Widmer-Schlumpf Eveline · Bundesrat · 2014-06-13
Widmer-Schlumpf Eveline · Bundesrat · Graubünden · 2014-06-13
Wortprotokoll
Ich möchte Sie bitten, dieses Postulat abzulehnen. Die Postulantin beauftragt uns damit, einen Bericht zur Gleichstellung der Geschlechter in der Bundesverwaltung zu erstellen sowie Massnahmen zu ergreifen und einen Aktionsplan zu erstellen, um eine Geschlechterquote von 40 Prozent zu erreichen.
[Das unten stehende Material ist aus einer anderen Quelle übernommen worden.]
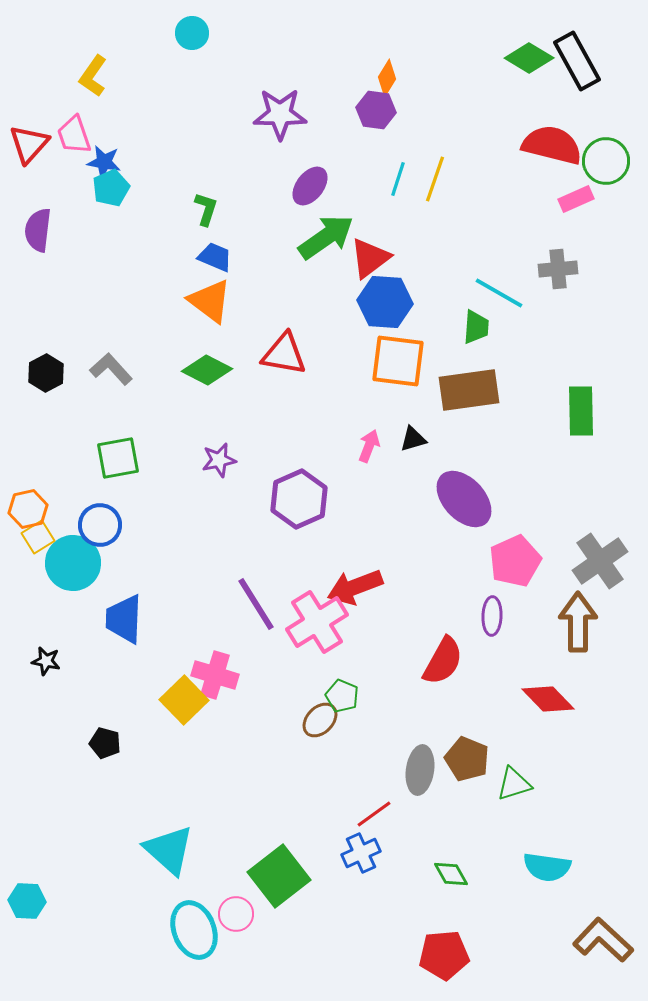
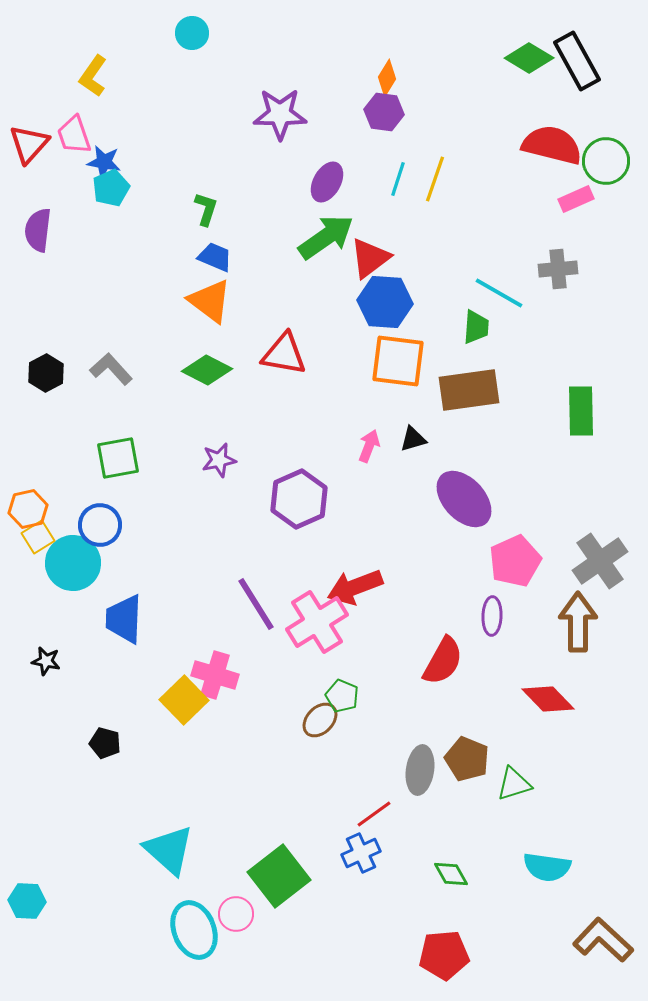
purple hexagon at (376, 110): moved 8 px right, 2 px down
purple ellipse at (310, 186): moved 17 px right, 4 px up; rotated 9 degrees counterclockwise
Ich möchte Ihnen kurz aufzeigen, was die Bundesverwaltung bereits gemacht hat. Ohne den Bereich Verteidigung, also ohne das VBS und das Grenzwachtkorps, haben wir in der Bundesverwaltung einen Frauenanteil von über 40 Prozent; im Jahre 2013 waren es 43,3 Prozent. In den letzten drei Jahren haben wir verschiedene Massnahmen umgesetzt. Wir haben auch einen Lohngleichheitsdialog geführt. Die Ergebnisse dieses Dialoges zeigen, dass wir das Gebot der Lohngleichheit vollumfänglich einhalten. Wir sind also seit zwei Jahren so weit, dass es keine Lohndiskriminierung mehr gibt. Wir haben Massnahmen ergriffen, die zur Karriereförderung der Frauen beitragen; dazu gehört ein spezielles Ausbildungsangebot und ein Mentoring- sowie ein Coachingprogramm. Wir haben eine vollumfängliche familienergänzende Kinderbetreuung eingeführt; der Arbeitgeber beteiligt sich an den Kosten für die externe Betreuung von Kindern, vom Vorschulalter bis und mit dem zweiten obligatorischen Schuljahr. Die Vergütungen pro Kind gehen bis maximal 3600 Franken monatlich. Wir gehen in unserer Unterstützung der Frauen also tatsächlich sehr weit. Zudem haben wir Arbeitszeitmodelle, die Frauen mit Kindern wie auch Männern mit Kindern entgegenkommen: Telearbeit, flexible Arbeitszeitmodelle, Teilzeit, Vertrauensarbeitszeit, Jahresarbeitszeit, Job- und Topsharing. All das haben wir im Angebot.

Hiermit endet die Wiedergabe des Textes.